## Activity:
Type the entries out again exactly as they read, but leave every picture behind.

======

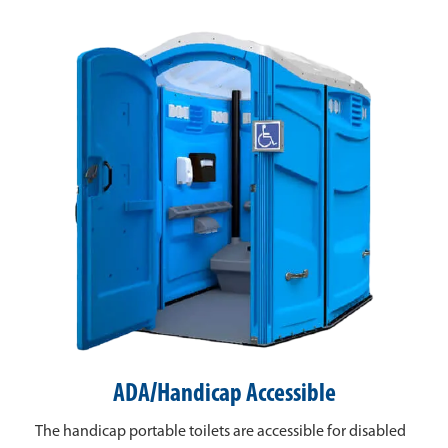
ADA/Handicap Accessible
The handicap portable toilets are accessible for disabled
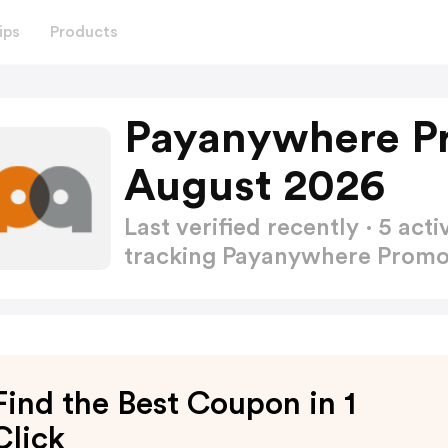
ips
Products
Payanywhere P
August 2026
Last verified recently · 5 a
tracking Payanywhere Prom
Find the Best Coupon in 1
Click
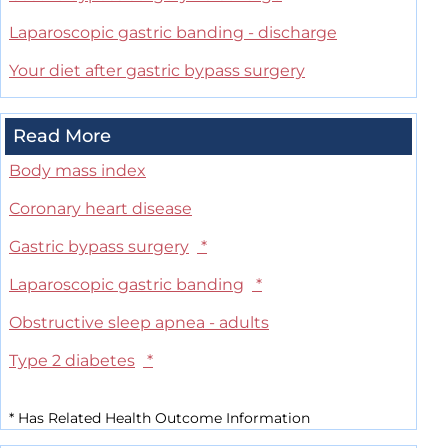
Laparoscopic gastric banding - discharge
Your diet after gastric bypass surgery
Read More
Body mass index
Coronary heart disease
Gastric bypass surgery
*
Laparoscopic gastric banding
*
Obstructive sleep apnea - adults
Type 2 diabetes
*
*
Has Related Health Outcome Information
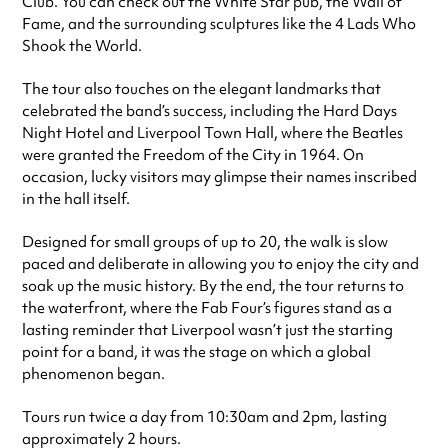
Club. You can check out the White Star pub, the Wall of
Fame, and the surrounding sculptures like the 4 Lads Who
Shook the World.
The tour also touches on the elegant landmarks that
celebrated the band’s success, including the Hard Days
Night Hotel and Liverpool Town Hall, where the Beatles
were granted the Freedom of the City in 1964. On
occasion, lucky visitors may glimpse their names inscribed
in the hall itself.
Designed for small groups of up to 20, the walk is slow
paced and deliberate in allowing you to enjoy the city and
soak up the music history. By the end, the tour returns to
the waterfront, where the Fab Four’s figures stand as a
lasting reminder that Liverpool wasn’t just the starting
point for a band, it was the stage on which a global
phenomenon began.
Tours run twice a day from 10:30am and 2pm, lasting
approximately 2 hours.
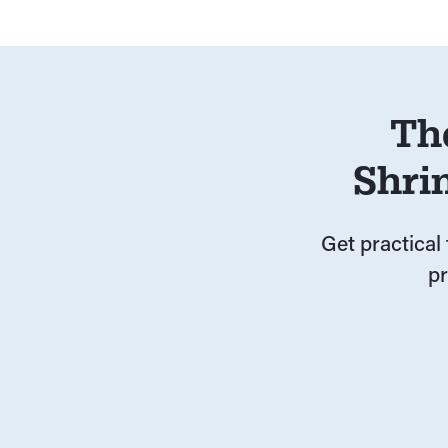
Th
Shri
Get practical 
p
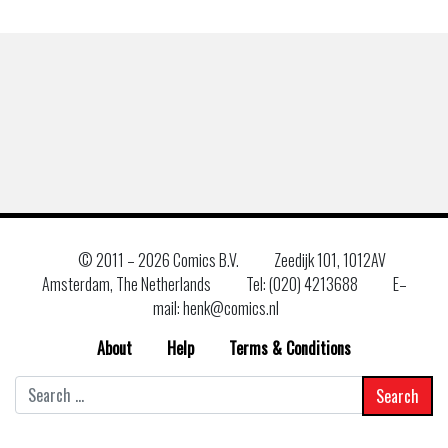
© 2011 –
2026 Comics B.V.
Zeedijk 101, 1012AV
Amsterdam, The Netherlands
Tel: (020) 4213688
E–
mail: henk@comics.nl
About
Help
Terms & Conditions
Search
for:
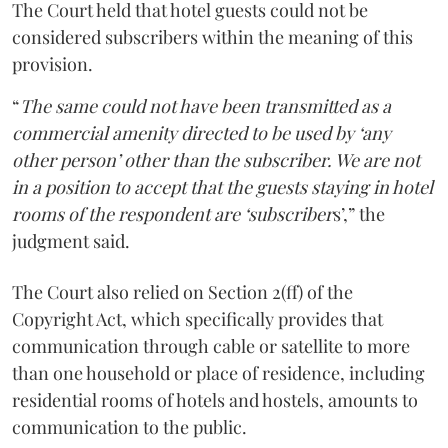
The Court held that hotel guests could not be
considered subscribers within the meaning of this
provision.
“
The same could not have been transmitted as a
commercial amenity directed to be used by ‘any
other person’ other than the subscriber. We are not
in a position to accept that the guests staying in hotel
rooms of the respondent are ‘subscriber
s’,” the
judgment said.
The Court also relied on Section 2(ff) of the
Copyright Act, which specifically provides that
communication through cable or satellite to more
than one household or place of residence, including
residential rooms of hotels and hostels, amounts to
communication to the public.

======

## Response to this task:
ADA/Handicap Accessible
The handicap portable toilets are accessible for disabled
ips
Products
Payanywhere P
August 2026
Last verified recently · 5 a
tracking Payanywhere Prom
Find the Best Coupon in 1
Click
Laparoscopic gastric banding - discharge
Your diet after gastric bypass surgery
Read More
Body mass index
Coronary heart disease
Gastric bypass surgery
*
Laparoscopic gastric banding
*
Obstructive sleep apnea - adults
Type 2 diabetes
*
*
Has Related Health Outcome Information
Club. You can check out the White Star pub, the Wall of
Fame, and the surrounding sculptures like the 4 Lads Who
Shook the World.
The tour also touches on the elegant landmarks that
celebrated the band’s success, including the Hard Days
Night Hotel and Liverpool Town Hall, where the Beatles
were granted the Freedom of the City in 1964. On
occasion, lucky visitors may glimpse their names inscribed
in the hall itself.
Designed for small groups of up to 20, the walk is slow
paced and deliberate in allowing you to enjoy the city and
soak up the music history. By the end, the tour returns to
the waterfront, where the Fab Four’s figures stand as a
lasting reminder that Liverpool wasn’t just the starting
point for a band, it was the stage on which a global
phenomenon began.
Tours run twice a day from 10:30am and 2pm, lasting
approximately 2 hours.
Th
Shri
Get practical 
p
© 2011 –
2026 Comics B.V.
Zeedijk 101, 1012AV
Amsterdam, The Netherlands
Tel: (020) 4213688
E–
mail: henk@comics.nl
About
Help
Terms & Conditions
Search
for:
The Court held that hotel guests could not be
considered subscribers within the meaning of this
provision.
“
The same could not have been transmitted as a
commercial amenity directed to be used by ‘any
other person’ other than the subscriber. We are not
in a position to accept that the guests staying in hotel
rooms of the respondent are ‘subscriber
s’,” the
judgment said.
The Court also relied on Section 2(ff) of the
Copyright Act, which specifically provides that
communication through cable or satellite to more
than one household or place of residence, including
residential rooms of hotels and hostels, amounts to
communication to the public.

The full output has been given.